Sema3A induces actomyosin contraction through myosin II activity
Myosin II, which is regulated by phosphorylation of MLC 33 and ROCK, is involved in DC trafficking 11. The localization of these molecules resembles that of plexin-A1 (Fig. 5c, Supplementary Movie 5) 11. Myosin II is believed to be required to squeeze the cell body and induce actomyosin contraction when cells pass through narrow gaps or constricted areas 11. In addition, myosin II is implicated in Sema3A-mediated axon retraction 34,35. Considering these findings, we investigated whether Sema3A affects the function of myosin II in DCs during their mobilization. As expected, MLC phosphorylation was enhanced in DCs that were stimulated with recombinant Sema3A (Fig. 6a), and this effect was not observed in Plxna1−/− DCs (Supplementary Fig. 6), indicating that Sema3A promotes MLC phosphorylation through plexin-A1. In 3D collagen matrices, which have been used to model passage through constricted areas in vitro, Sema3A increased the velocities of DCs and the motile DC fraction. (Fig. 6b, Supplementary Movie 6) and significantly enhanced DC transmigration, and this effect was abolished in Plxna1−/− DCs (Fig. 6c). In addition, Sema3A-induced DC transmigration in collagen matrices (Fig. 6d left) or across lymphatic EC monolayers (Fig. 6d right) was abolished when the DCs were treated with either a myosin II inhibitor, blebbistatin, or a ROCK inhibitor, Y-27632. Collectively, these results suggest that Sema3A induces actomyosin contraction in DCs during plexin-A1-mediated transmigration (Supplementary Fig. 7).
Figure 6. Sema3A induces phosphorylation of MLC and promotes actomyosin contraction.
(a) Left: Confocal Z-stack imaging of DCs on fibronectin-coated coverslips treated with human IgG or Sema3A-Fc and stained with an anti-pMLC antibody plus an anti-rabbit-IgG-Cy3 (lower). Eight Z-stack images with an optical section separation (Z-interval) of 0.36 μm were were projected onto one single image. Scale bars, 10 μm (left). Right: Relative frequency distribution (bar chart) and cumulative frequency distribution (line chart) of the average intensities of dendrite regions in DCs that were stimulated with human IgG or Sema3A-Fc. p<0.001, by Mann-Whitney’s U test. Data are representative of three independent experiments. (b) Mean velocities (left) and relative frequency distribution (bar chart) or cumulative frequency distribution (line chart) of the instantaneous speed (right) of a single DC in response to chemokines in the presence of human IgG or Sema3A-Fc in type I collagen matrices analyzed by time-lapse microscopy imaging and MetaMorph software. ***p<0.001, by Mann-Whitney’s U test.

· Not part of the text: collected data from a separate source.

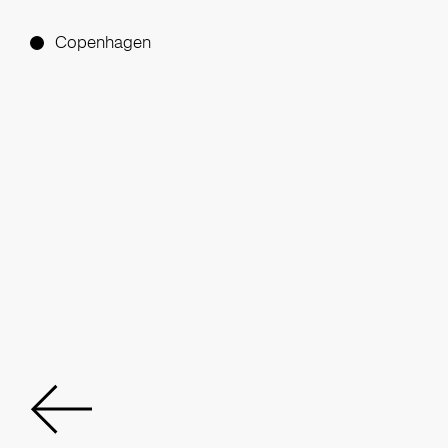
Copenhagen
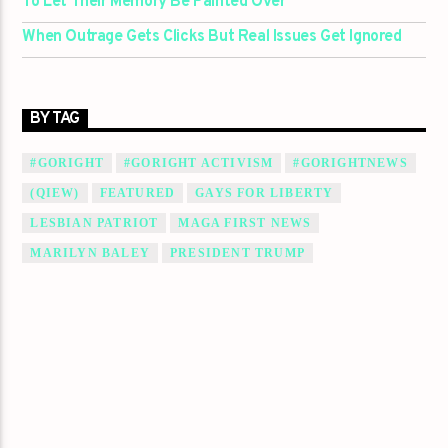
To Let Their Memory Be Painted Over
When Outrage Gets Clicks But Real Issues Get Ignored
BY TAG
#GORIGHT
#GORIGHT ACTIVISM
#GORIGHTNEWS
(QIEW)
FEATURED
GAYS FOR LIBERTY
LESBIAN PATRIOT
MAGA FIRST NEWS
MARILYN BALEY
PRESIDENT TRUMP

Data are representative of three independent experiments. (c) Chemotaxis of wild-type or Plxna1−/− DCs in response to CCL21 in the presence of human IgG or Sema3A-Fc. DCs were added to the upper chambers of transwell assays with type I collagen. An overall difference between the groups was determined by one-way ANOVA. Post hoc multiple comparisons were made using Tukey’s test. *p<0.05. (d) Chemotaxis of DCs treated with 50 μM blebbistatin or 30 μM Y-27632 for 30 min at 37°C and added to the upper chambers of transwells (pore size: 5 μm) layered with 3 mg/ml type I collagen (left) and a HMVEC-dLy monolayer (right) in response to CCL21 in the presence of human IgG or Sema3A-Fc in the upper chambers. An overall difference between the groups was determined by one-way ANOVA. Post hoc multiple comparisons were made using Tukey’s test. *p<0.05, **p<0.01.
DISCUSSION
Although semaphorins were originally identified as axonal guidance cues that regulate cell motility and morphology, accumulating evidence indicates that they also function as immune-regulatory molecules. To date, most functional studies on semaphorins and their receptors have focused on their co-stimulatory effects on immune cells 17. Although the nervous and immune systems have considerable crosstalk and overlap in their molecular repertories and machineries 36, it is still unknown whether semaphorins function as guidance cues that physiologically regulate immune cell movement. Here we demonstrate that semaphorin signals are crucial for DC trafficking, particularly for the entry of DCs into the lymphatics. Furthermore, we highlighted a novel mechanism for DC transmigration across the lymphatics, in which Sema3A promotes actomyosin contraction at the trailing edge of migrating DCs so they can pass through narrow gaps.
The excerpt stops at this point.